[Opening RECORDED DATA section]

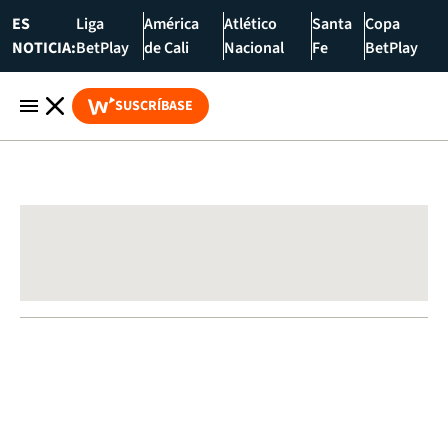
ES
Liga
América
Atlético
Santa
Copa
NOTICIA:
BetPlay
de Cali
Nacional
Fe
BetPlay
SUSCRÍBASE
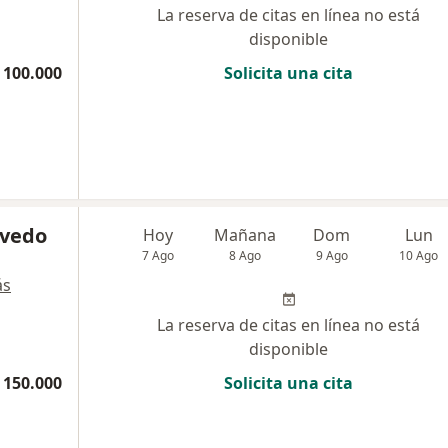
La reserva de citas en línea no está
disponible
 100.000
Solicita una cita
evedo
Hoy
Mañana
Dom
Lun
7 Ago
8 Ago
9 Ago
10 Ago
ás
La reserva de citas en línea no está
disponible
 150.000
Solicita una cita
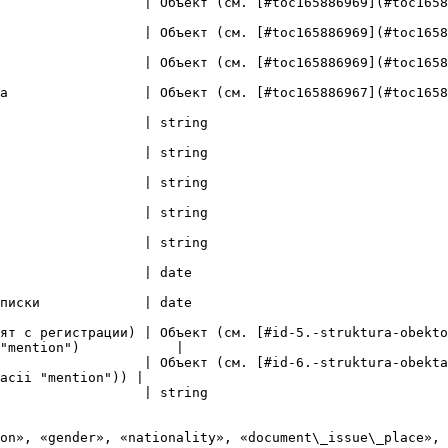
9](#toc165886969 "mention"))                                                                           
9](#toc165886969 "mention"))                                                                           
9](#toc165886969 "mention"))                                                                           
7](#toc165886967 "mention"))                                                                           
                                                                            
                                                                            
                                                                            
                                                                            
                                                                            
                                                                        
                                                                        
ят с регистрации) | Объект (см. [#id-5.-struktura-obekto
"mention")            |

                  | Объект (см. [#id-6.-struktura-obekt
acii "mention")) |

                                                                            
on», «gender», «nationality», «document\_issue\_place», 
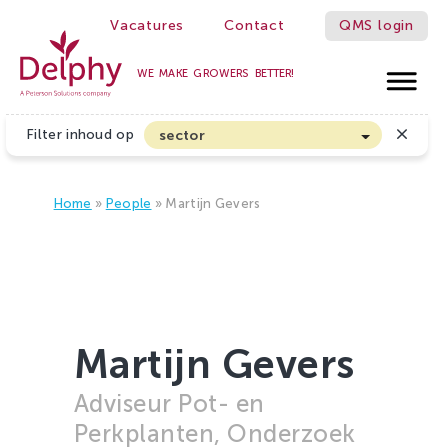
Vacatures
Contact
QMS login
WE MAKE GROWERS BETTER!
Delphy
Filter inhoud op
sector
Akkerbouw en Vollegrondsgroenten
Biologische Land- en Tuinbouw
Home
»
People
»
Martijn Gevers
Bloembollen
Boomteelt en Vaste Plantenteelt
Cannabis
Fruitteelt
Martijn Gevers
Glasgroenten
Adviseur Pot- en
Glastuinbouw
Perkplanten, Onderzoek
Sierteelt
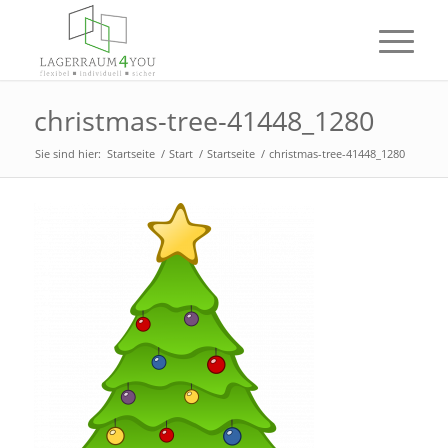
christmas-tree-41448_1280
Sie sind hier:
Startseite
/
Start
/
Startseite
/
christmas-tree-41448_1280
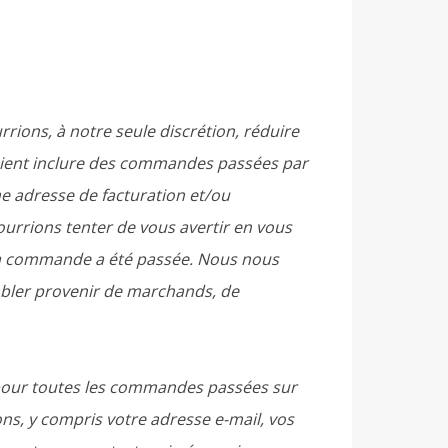
ions, à notre seule discrétion, réduire
aient inclure des commandes passées par
e adresse de facturation et/ou
urrions tenter de vous avertir en vous
 la commande a été passée. Nous nous
embler provenir de marchands, de
 pour toutes les commandes passées sur
s, y compris votre adresse e-mail, vos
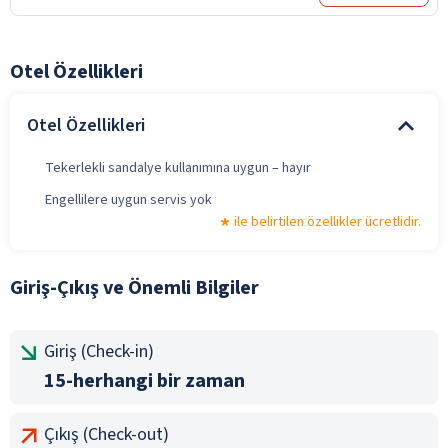
Otel Özellikleri
Otel Özellikleri
Tekerlekli sandalye kullanımına uygun – hayır
Engellilere uygun servis yok
ile belirtilen özellikler ücretlidir.
Giriş-Çıkış ve Önemli Bilgiler
Giriş (Check-in)
15-herhangi bir zaman
Çıkış (Check-out)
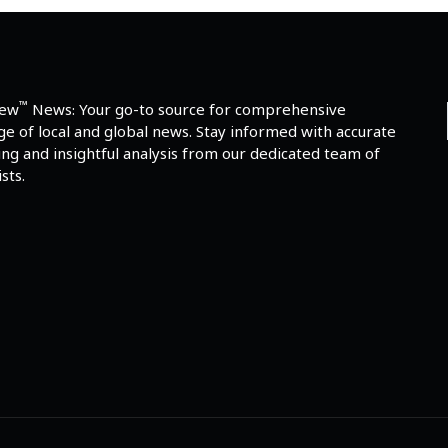
™
iew
News: Your go-to source for comprehensive
e of local and global news. Stay informed with accurate
ng and insightful analysis from our dedicated team of
sts.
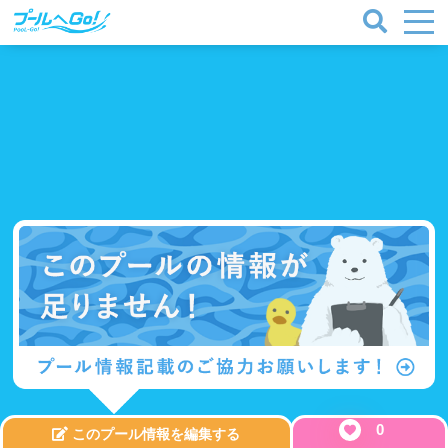
プールタイプ
北海道、東北
0
このプール情報を編集する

[Closing RECORDED DATA section]

EXERCISE REQUIREMENTS:
The expected output is an exact copy of the lines from the top of the data above through the line containing "urrions tenter de vous avertir en vous", both included, with every picture omitted.

YOUR SOLUTION:
ES
Liga
América
Atlético
Santa
Copa
NOTICIA:
BetPlay
de Cali
Nacional
Fe
BetPlay
SUSCRÍBASE
La reserva de citas en línea no está
disponible
 100.000
Solicita una cita
evedo
Hoy
Mañana
Dom
Lun
7 Ago
8 Ago
9 Ago
10 Ago
ás
La reserva de citas en línea no está
disponible
 150.000
Solicita una cita
9](#toc165886969 "mention"))                                                                           
9](#toc165886969 "mention"))                                                                           
9](#toc165886969 "mention"))                                                                           
7](#toc165886967 "mention"))                                                                           
                                                                            
                                                                            
                                                                            
                                                                            
                                                                            
                                                                        
                                                                        
ят с регистрации) | Объект (см. [#id-5.-struktura-obekto
"mention")            |

                  | Объект (см. [#id-6.-struktura-obekt
acii "mention")) |

                                                                            
on», «gender», «nationality», «document\_issue\_place», 
Vacatures
Contact
QMS login
WE MAKE GROWERS BETTER!
Delphy
Filter inhoud op
sector
Akkerbouw en Vollegrondsgroenten
Biologische Land- en Tuinbouw
Home
»
People
»
Martijn Gevers
Bloembollen
Boomteelt en Vaste Plantenteelt
Cannabis
Fruitteelt
Martijn Gevers
Glasgroenten
Adviseur Pot- en
Glastuinbouw
Perkplanten, Onderzoek
Sierteelt
christmas-tree-41448_1280
Sie sind hier:
Startseite
/
Start
/
Startseite
/
christmas-tree-41448_1280
ions, à notre seule discrétion, réduire
aient inclure des commandes passées par
e adresse de facturation et/ou
urrions tenter de vous avertir en vous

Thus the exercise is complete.